Pour évoquer le masculin, les mots ne manquent pas. On parle de crise ou de néo-machisme, avec cette référence au redoublement de la violence ; ou encore, tout simplement, on constate la continuité, dans le sens de la domination du masculin sur le féminin. Mais on évoque aussi le changement, les ruptures…

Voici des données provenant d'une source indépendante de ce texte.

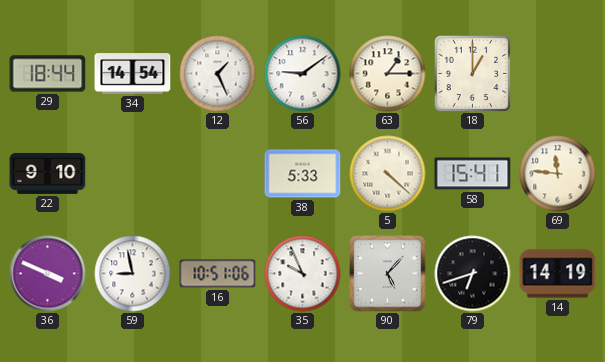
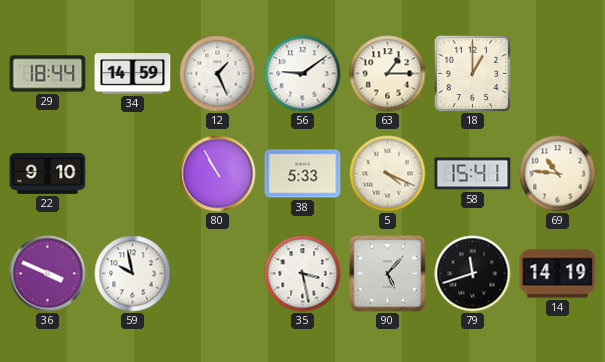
34: 14:54 -> 14:59
80: none -> 10:55
5: 4:22 -> 4:19
69: 11:46 -> 10:46
59: 8:58 -> 9:58
16: 10:51 -> none
35: 9:56 -> 3:28
79: 6:42 -> 11:42
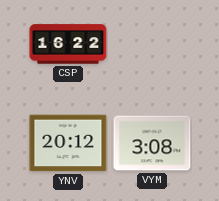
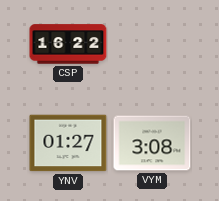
YNV: 20:12 -> 01:27
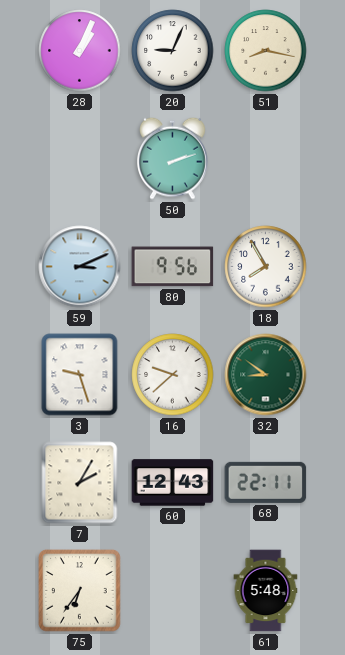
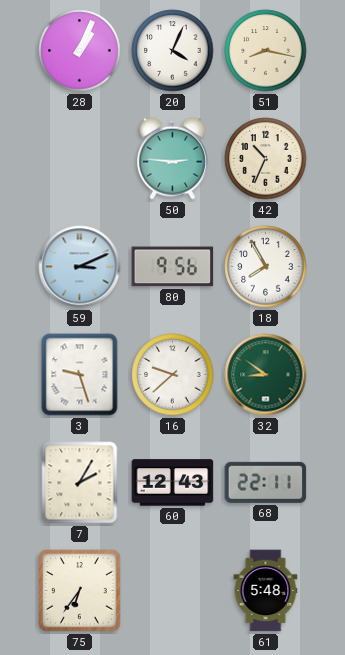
20: 9:04 -> 4:04
50: 2:12 -> 2:46
42: none -> 10:34
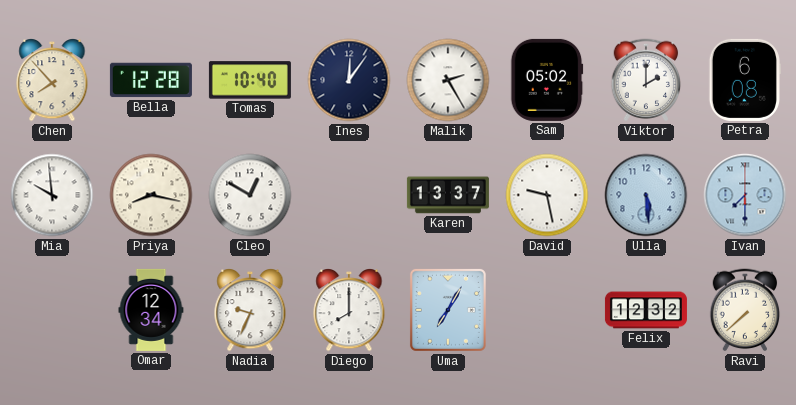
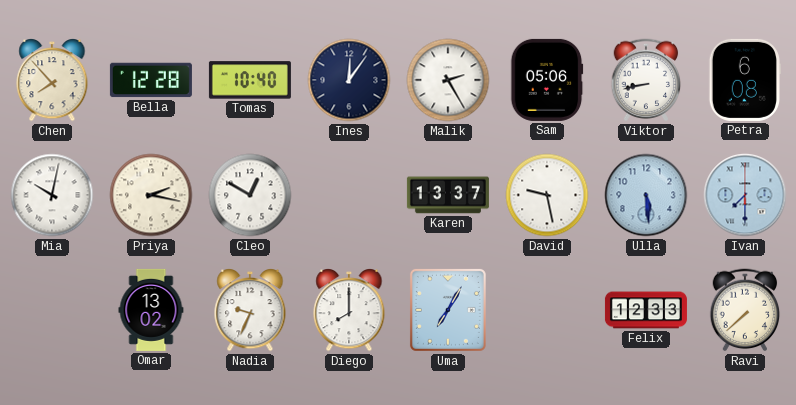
Sam: 05:02 -> 05:06
Viktor: 2:00 -> 8:43
Mia: 9:59 -> 10:02
Priya: 8:17 -> 2:17
Omar: 12:34 -> 13:02
Felix: 12:32 -> 12:33
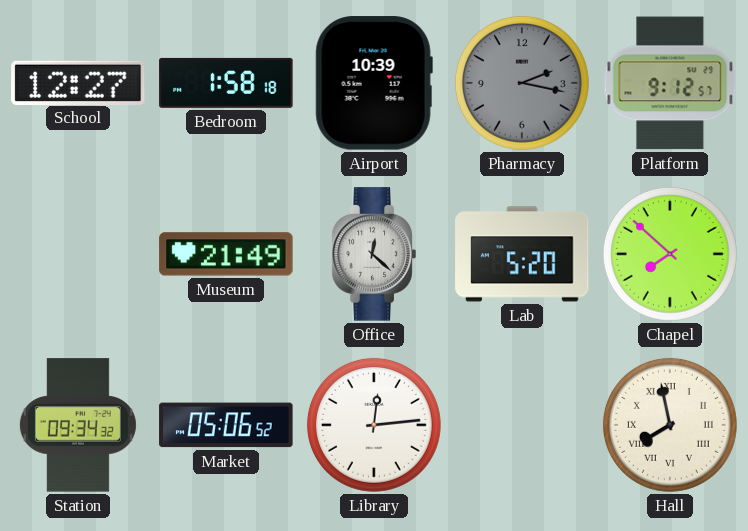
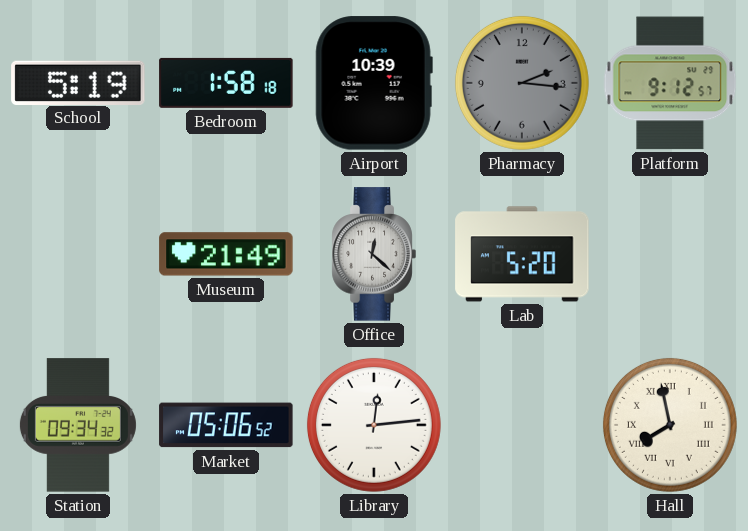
School: 12:27 -> 5:19
Pharmacy: 2:17 -> 2:16
Chapel: 7:52 -> none
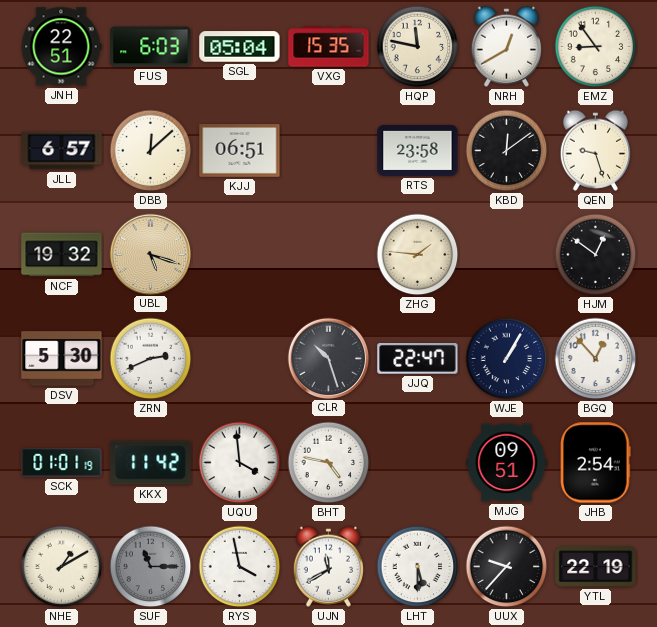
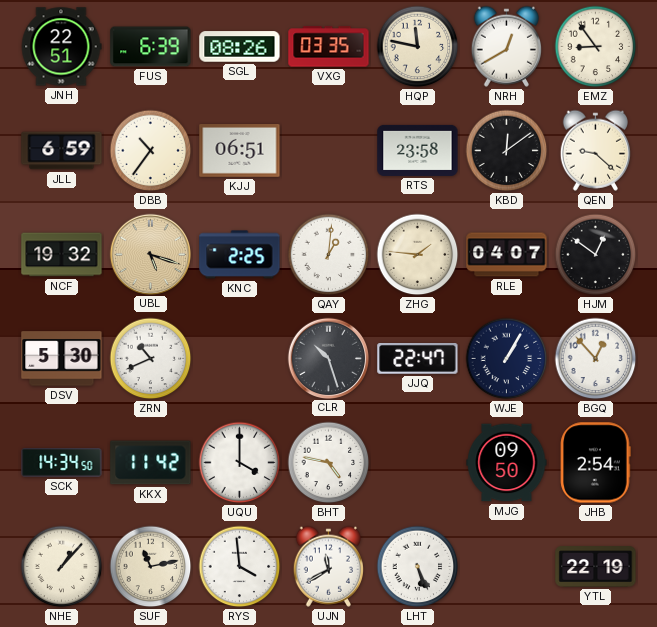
FUS: 6:03 -> 6:39
SGL: 05:04 -> 08:26
VXG: 15:35 -> 03:35
JLL: 6:57 -> 6:59
DBB: 12:08 -> 10:36
QEN: 9:27 -> 9:22
KNC: none -> 2:25
QAY: none -> 1:01
RLE: none -> 04:07
ZRN: 2:41 -> 10:41
SCK: 01:01 -> 14:34
UQU: 3:59 -> 4:00
MJG: 09:51 -> 09:50
NHE: 1:10 -> 1:07
SUF: 11:15 -> 11:13
SUF dial: grey -> cream
RYS: 3:58 -> 3:59
LHT: 5:30 -> 5:26
UUX: 9:37 -> none
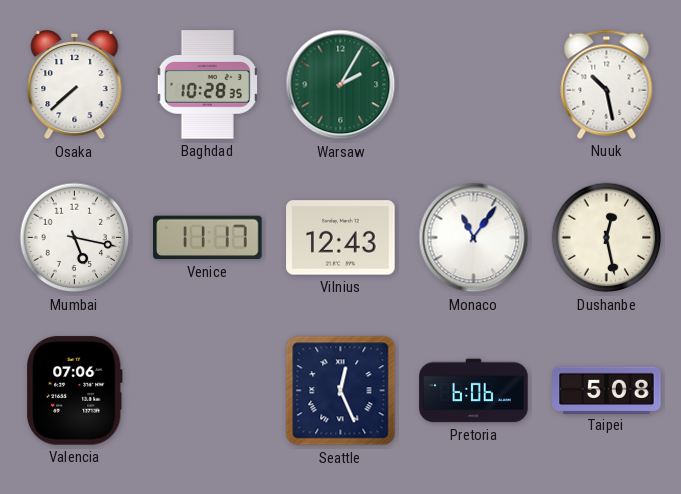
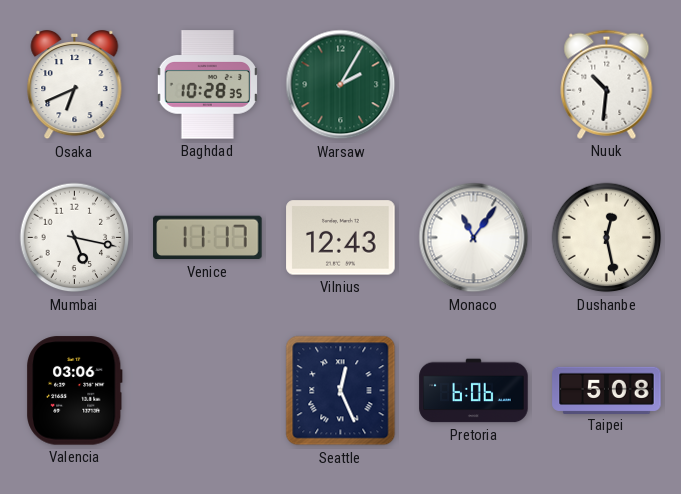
Osaka: 7:38 -> 6:41
Nuuk: 10:28 -> 10:31
Valencia: 07:06 -> 03:06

Nul doute que le masculin fasse désormais parler de lui, d’autant que les cultural studies et le mouvement queer parient sur la disparition des frontières et des clivages entre le masculin et le féminin, et donc sur la disparition du genre. Et pourtant, ce thème du masculin, auquel il est largement fait allusion dans les médias, dans les sondages et les enquêtes, constitue rarement l’objet de vrais débats, même si la manière d’être des hommes imprègne la vie quotidienne, la vie politique et la vie professionnelle. On l’aura compris, ce livre propose donc de faire le point sur les changements, avec le recul que le temps écoulé autorise.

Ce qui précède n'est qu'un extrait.